Identification of microRNAs and their targets responding to low-potassium stress in two barley genotypes differing in low-K tolerance.

MicroRNAs (miRNAs) have diverse and crucial roles in plant growth and development, including in the response to abiotic stresses. Although plant responses to K deficiency are well documented at the physiological and transcriptional levels, the miRNA-mediated post-transcriptional pathways are still not clearly elucidated.

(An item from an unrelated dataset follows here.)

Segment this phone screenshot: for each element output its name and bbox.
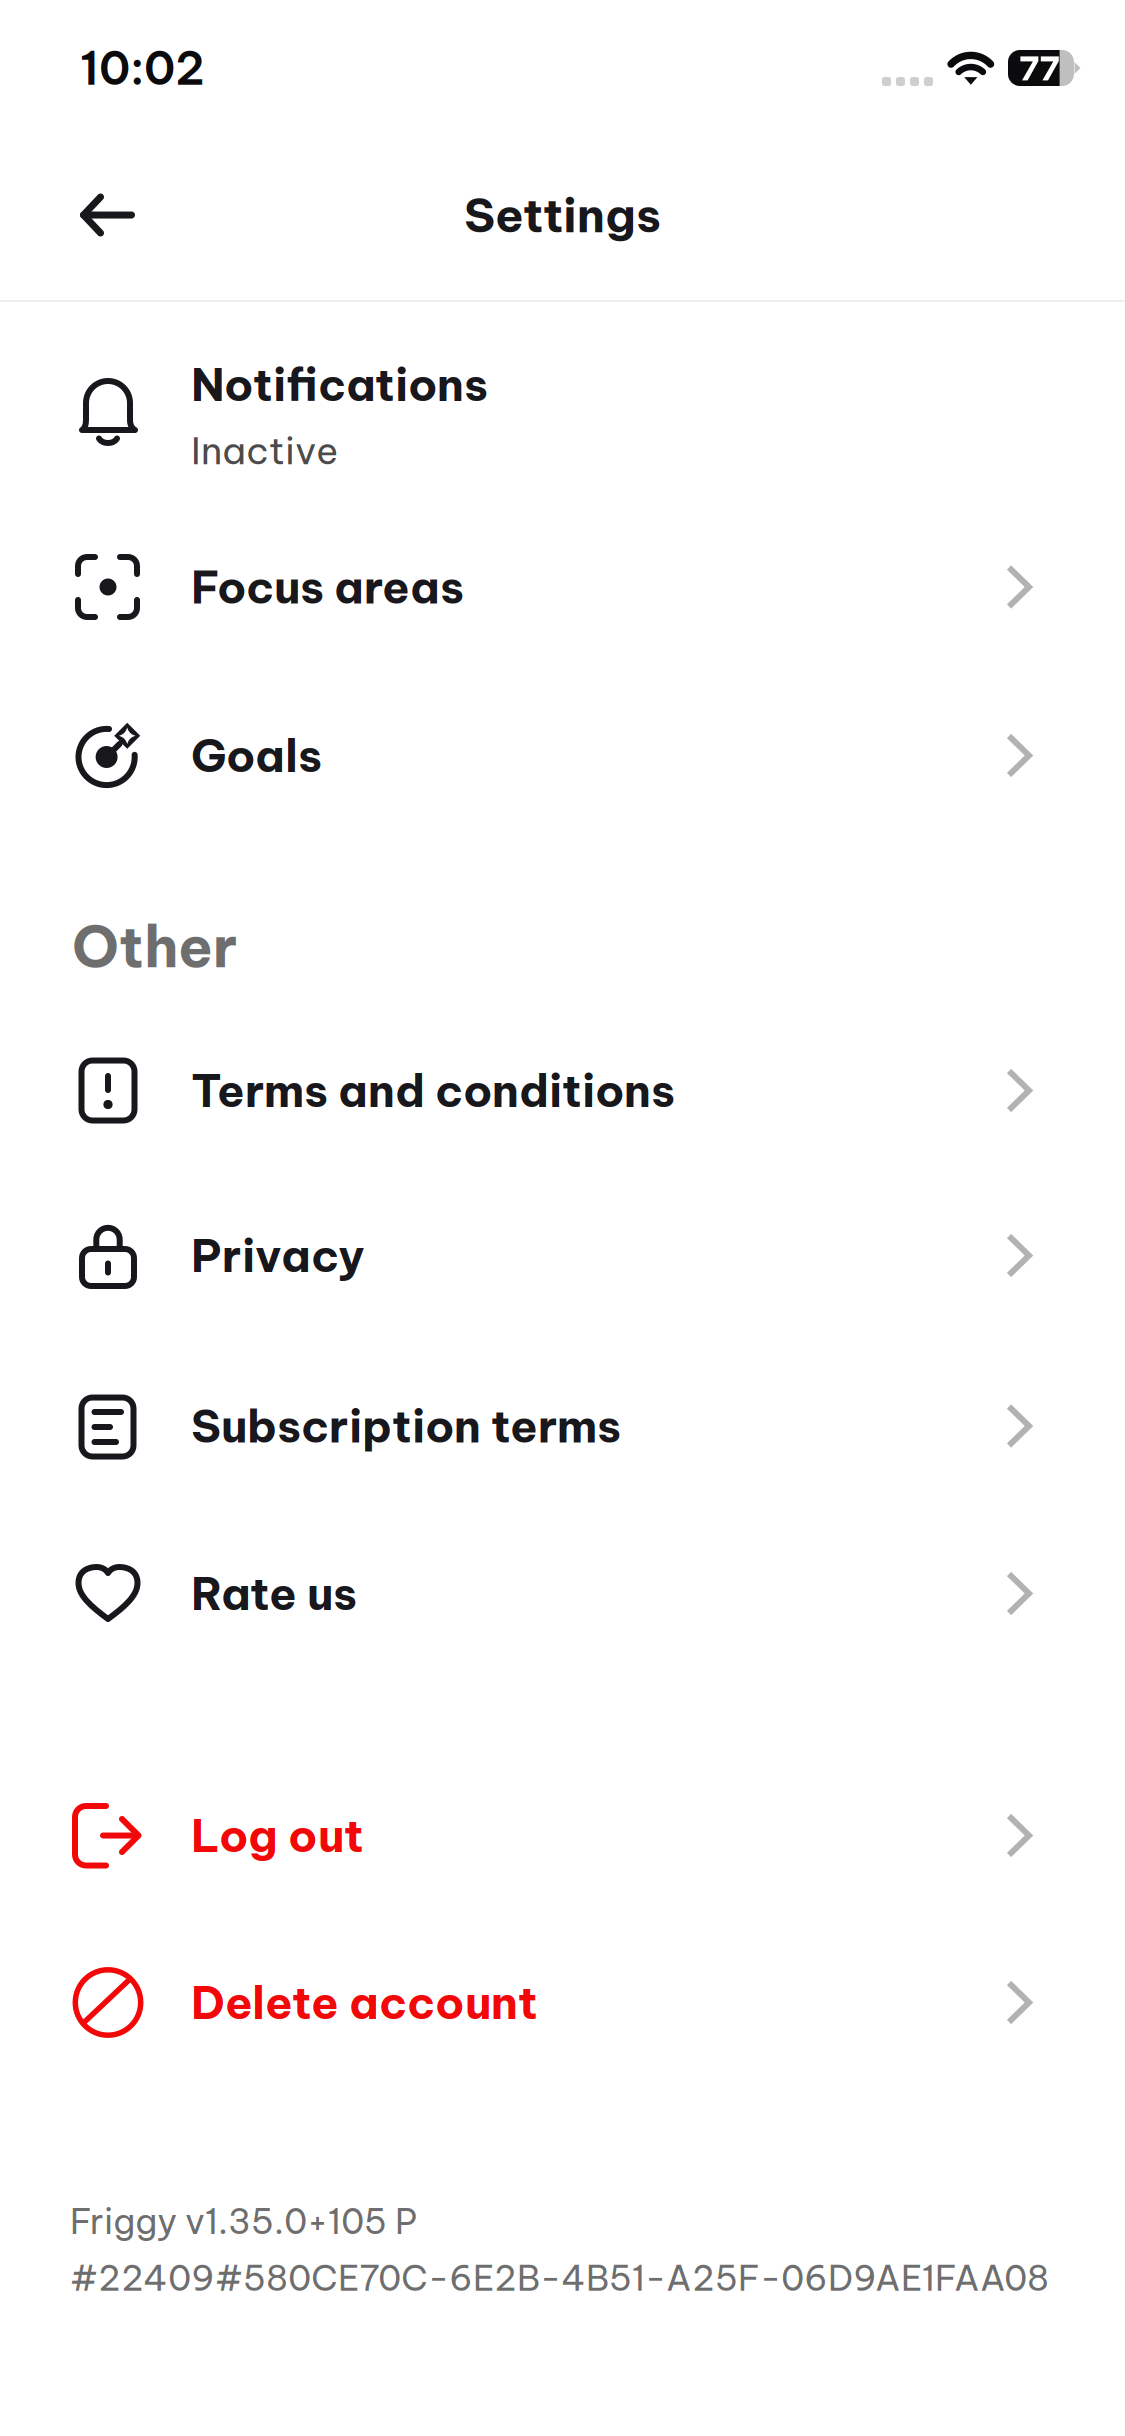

In this study, high-throughput sequencing and degradome analysis were performed using two barley genotypes differing in low-K tolerance (XZ149, tolerant and ZD9, sensitive), to determine the genotypic difference in miRNAs profiling. A total of 270 miRNAs were detected in the roots of XZ149 and ZD9 at 2 d and 10 d after low-K treatment, of which 195 were commonly found in both genotypes. Their targets were further investigated by bioinformatics prediction and degradome sequencing approach. The results showed that ata-miR1432-5p might act as a regulator participating in Ca2+ signaling pathways in response to low-K stress. The difference in the miR444/MADS-box model as well as pathways mediated by miR319/TCP4 and miR396/GRF could be attributed to high tolerance to low-K stress in XZ149. In addition, other conserved and novel miRNAs families associated with low-K tolerance were also detected. The current results provide molecular evidence for understanding the possible involvement of miRNAs in the regulation of low-K tolerance.